Stem Cell Therapy for Rheumatoid Arthritis
Rheumatoid arthritis leads to deformed or damaged joints, which cannot be repaired. Mesenchymal Stem Cells (MSCs) can be used not only for bone regeneration but also for anti-inflammation. Research across the world indicates that the use of MSCs in stem cells therapy can be quite rewarding as:
- MSCs are most commonly found in the adipose tissue, bone marrow, synovium, peripheral blood, and different mesodermal tissues.
- MSCs can be easily isolated from several different organs of the patient and they possess a multipotent capacity and also exhibit immunoregulatory properties.
- The human MSC cells are mostly derived from the adipose tissue and bone marrow
- MSC has the ability to suppress inflammation and subsequently helps in protecting the articular cartilage as well as bone.
- MSC plays a vital role in self-renewal as well as self repair processes related to injured or damaged organs and tissues.
- Laboratory and clinical studies have revealed that regeneration of the damaged joints in patients suffering from Rheumatoid arthritis is very much possible by inducing MSCs
How does Stem Cell Therapy work for Rheumatoid Arthritis?
MSCs can be used as stem cell therapy for the treatment of rheumatoid arthritis. In recent times, the use of MSCs has been more focused on cartilage tissue repair and regeneration. There are two different approaches to using MSCs for this purpose, which are:
Cartilage tissue engineering- As a part of this process, a replacement tissue has to be constructed in vitro using mesenchymal stem cells combined with scaffold under an appropriate environmental stimulus.
Cartilage regeneration- This is a complete mesenchymal stem cell therapy where the immunosuppressive and anti-inflammatory effects of MSCs are utilized. As a part of the procedure, MSCs are first expanded and then injected locally into the joint affected by Rheumatoid arthritis. The mesenchymal stem cells can also be applied systematically.

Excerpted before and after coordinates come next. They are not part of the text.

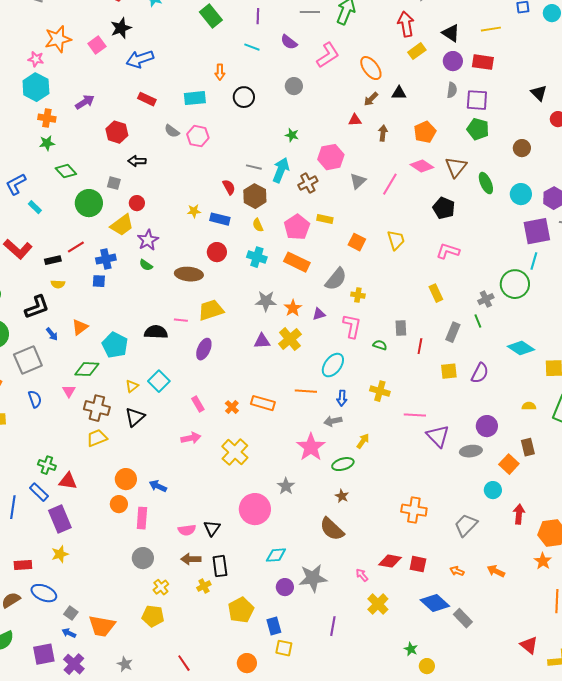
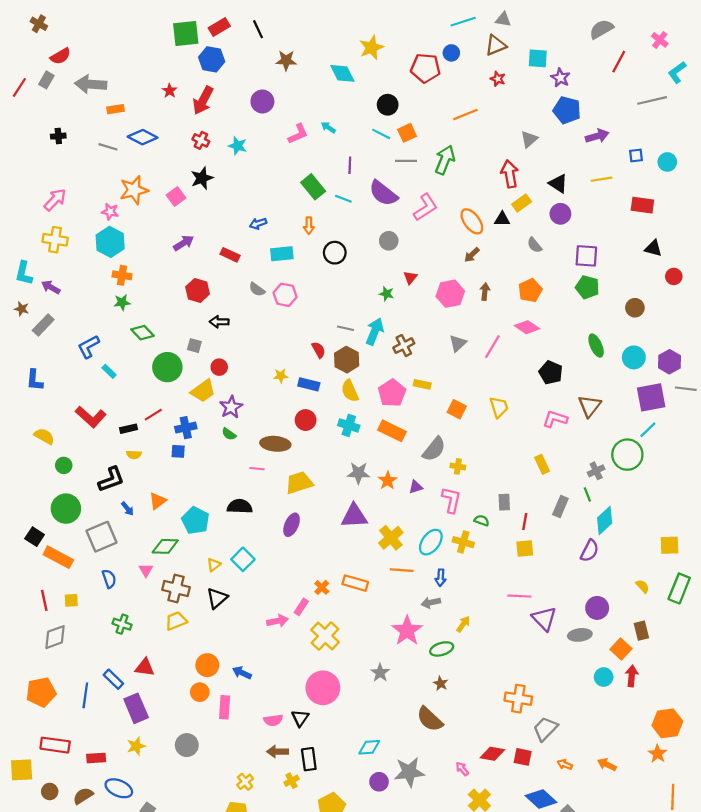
green rectangle: (211, 16) -> (313, 187), moved
purple semicircle: (289, 42) -> (383, 193), size x1.6
blue arrow: (140, 59) -> (258, 224), moved, size x0.6
red rectangle: (483, 62) -> (642, 205), moved
gray semicircle: (452, 90) -> (534, 245), moved, turned 133
black triangle: (399, 93) -> (502, 219), moved
black triangle: (539, 93) -> (653, 248), turned -30
purple arrow: (85, 102) -> (184, 243), moved
red triangle: (355, 120) -> (410, 278), moved, turned -48
pink hexagon: (331, 157) -> (450, 294), moved
brown triangle: (456, 167) -> (590, 406), moved
yellow semicircle: (258, 225) -> (350, 391), size x1.5
cyan line: (534, 261) -> (648, 430), turned 30
pink line: (181, 320) -> (257, 469), moved
yellow cross: (290, 339) -> (391, 538), moved
purple triangle: (262, 341) -> (354, 516), size x1.5
cyan diamond: (521, 348) -> (605, 520), moved, turned -76
yellow square: (449, 371) -> (525, 549), moved
yellow cross: (380, 391) -> (463, 542), moved
pink rectangle: (198, 404) -> (301, 607), moved, turned 63
yellow semicircle: (529, 406) -> (642, 586), turned 48
green cross: (47, 465) -> (122, 624), moved
pink circle: (255, 509) -> (323, 688), moved
red arrow: (519, 514) -> (632, 676), moved
gray trapezoid: (466, 525) -> (545, 729), moved
gray circle: (143, 558) -> (187, 745), moved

Due to their high potential regenerative abilities, the MSCs influence the microenvironment and thus aid in the regeneration of the damaged cartilage.
In either approach of stem cell therapy, mesenchymal stem cells don’t always work alone. There are several growth factors that play a vital role in making MSCs highly functional and effective. Some of the growth factors include insulin-like growth factors, platelet-derived growth factor, members of the transforming growth factor-beta (TGF-β) super-family, fibroblast growth factors, and Wnt proteins.
Among these growth factors, one of the most active and key factors is bone morphogenetic proteins (BMPs). Bone morphogenetic proteins or BMP is considered to be a group of growth factors that are often known as metabologens and cytokines. They are considered to be the most potent inducers that promote chondrogenesis (the process of cartilage development) of MSCs. Bone morphogenetic proteins are hence considered integral to the stem cell therapy as their involvement in cartilage development can be a standalone process or in association with other growth factors that primarily aid in enhancing chondrogenic differentiation of MSC stem cells.